Strike a Blow Against the Establishment! Read a YA Novel!

They're still talking at my usual on-line hang-outs about The Problem with "Problem" Young-Adult Fiction by Ann Hulbert in Slate. In her essay, Hulbert objects to the use of "problem novels" in high school classes where she claims they are used to initiate discussion of issues rather than discussion of literature. A good thing, too, because according to her the themes are superficial, the symbols trite, and the characters are two-dimensional.

Now, remember, I'm not too fond of so-called problem novels, myself. However, just like Barbara Feinberg's Lizard Motel, which I discussed to death earlier, Hulbert's essay isn't particularly well written. It drifts from problem books, to teacher guides, to a couple who have written a book that Hulbert describes a "cure," though she's not real clear as to what this cure is for--problem books, which is what the essay is supposed to be about? Teaching English? Encouraging reading?

Why is it that the people who want to write on this issue can't seem to pull their acts together?

What I'm finding incredibly interesting about this is that at one of the on-line forums I visit there is a lot of talk supporting getting YA books out of the classrooms because kids need time to study classics. These people are writers and readers, and they are actually disparaging an established genre. What bothers me about this attitude (besides the elitism) is that while classics can be enjoyable to read, many of them don't exactly speak to twenty-first century teenagers. Yeah, yeah, yeah, I know classic, great literature is timeless. Go tell a seventeen-year-old who's just been handed a copy of Moby Dick.

My feeling about reading (and I suspect I'm alone on this) is that we read to connect with others like ourselves--authors, their characters--or even a situation. We want to connect with someone like ourselves or someone we want to be like. And when young adult literature is never promoted to teenagers, when it is actively looked down upon, a very clear message is being sent to those young readers. They and their interests have no value.

Hmmm. Could this be why reading is plunging as an activity for the young?

And while we're at it, there's another aspect about this that bothers me. I was told by a college professor a few years ago (who may or may not have known what he was talking about) that before the end of the nineteenth century literature wasn't taught in schools. "English literature" was brought in to the public schools to help assimilate the children of immigrants, to teach them to value what the WASP power structure valued--the anglo-American way of life and literature.
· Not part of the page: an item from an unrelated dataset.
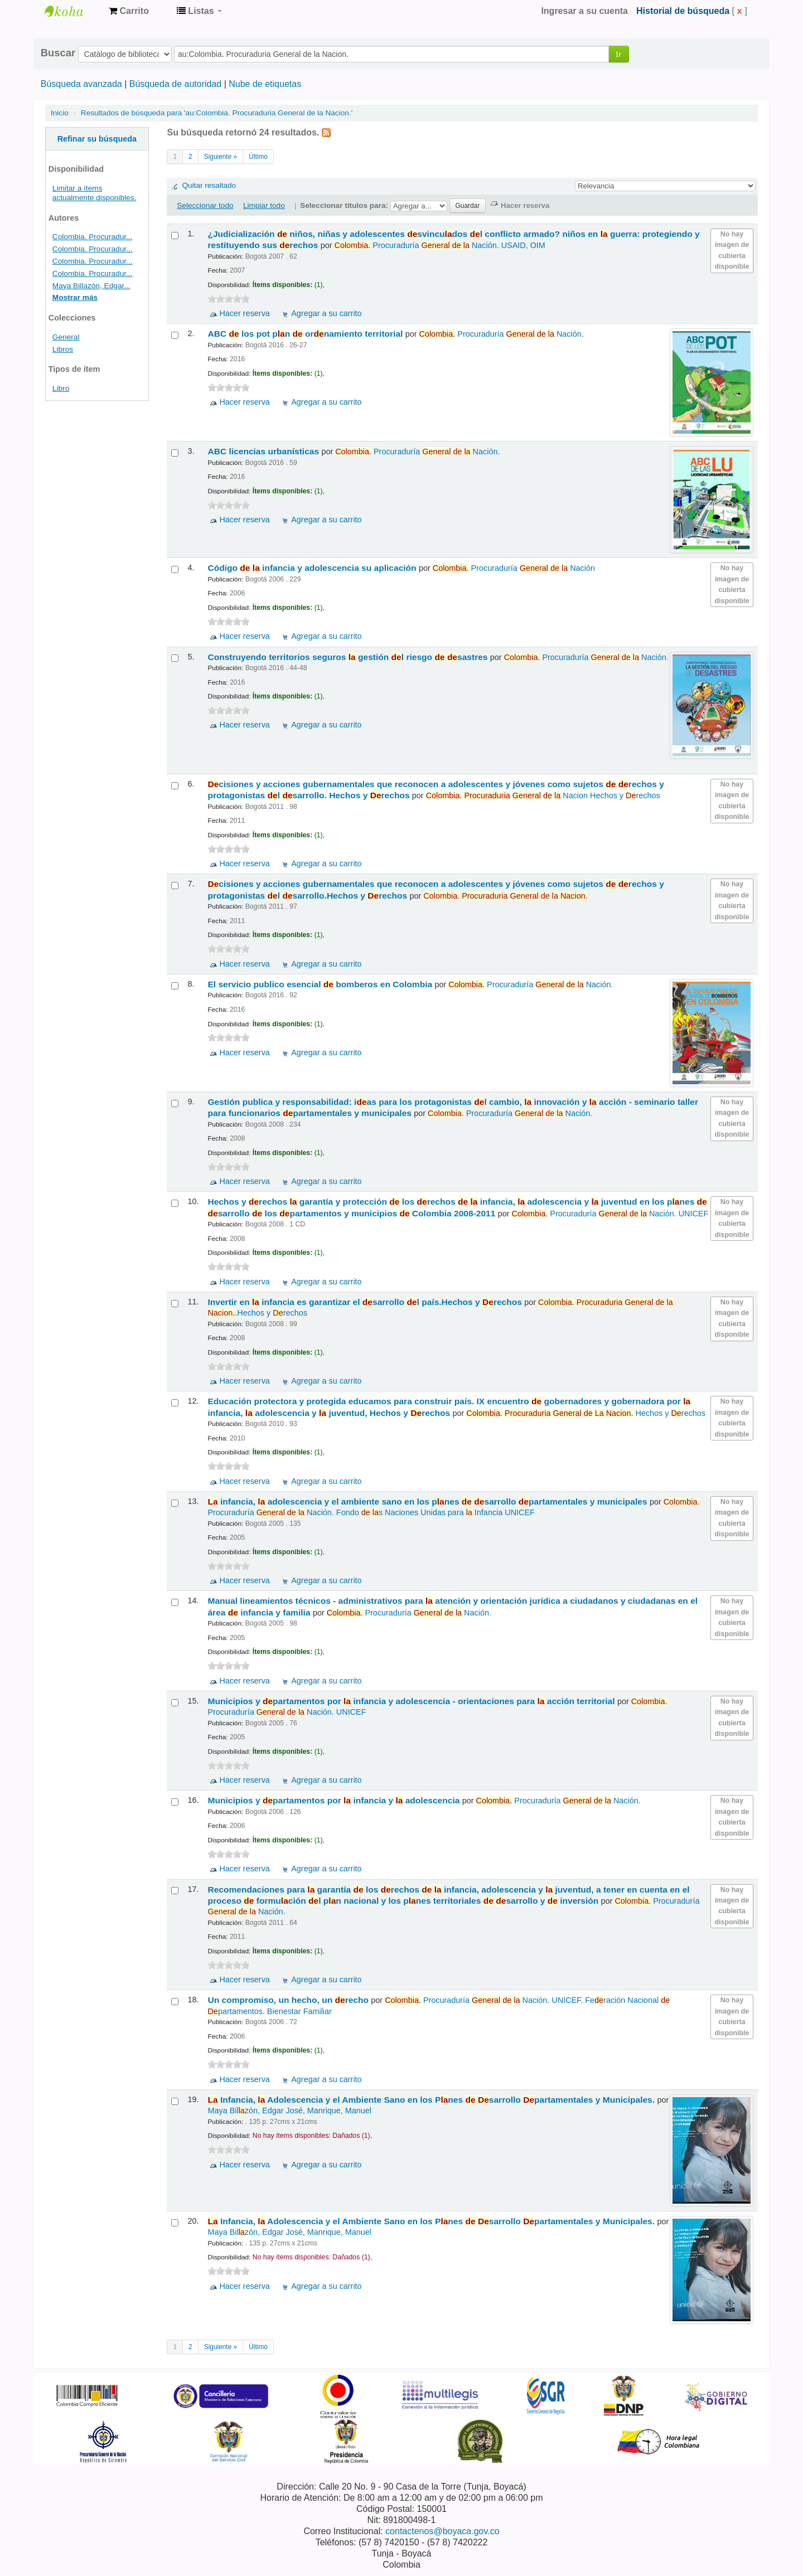  What do you see at coordinates (312, 568) in the screenshot?
I see `Código infancia y adolescencia su aplicación` at bounding box center [312, 568].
Now, I'm only two generations removed from immigrants. My father, uncle, and aunts couldn't speak English when they started grade school. This indoctrination was aimed at my kind. And that's how I see this whole "teach the classics" feeling--it's a movement to indoctrinate the young, this time into the adult, narrow, college-educated world.

Fight it, kiddos! Read a YA novel! Read a couple! It's a new genre, only thirty some-odd years old. It hasn't been accepted by the grown-ups yet. It's new, and it's yours. Sure, some of it stinks. But, you know what? Some adult literature stinks, too. So do some of the classics. Don't let that bother you. Seek out the best of your genre and enjoy it. Don't let the man tell you what to read.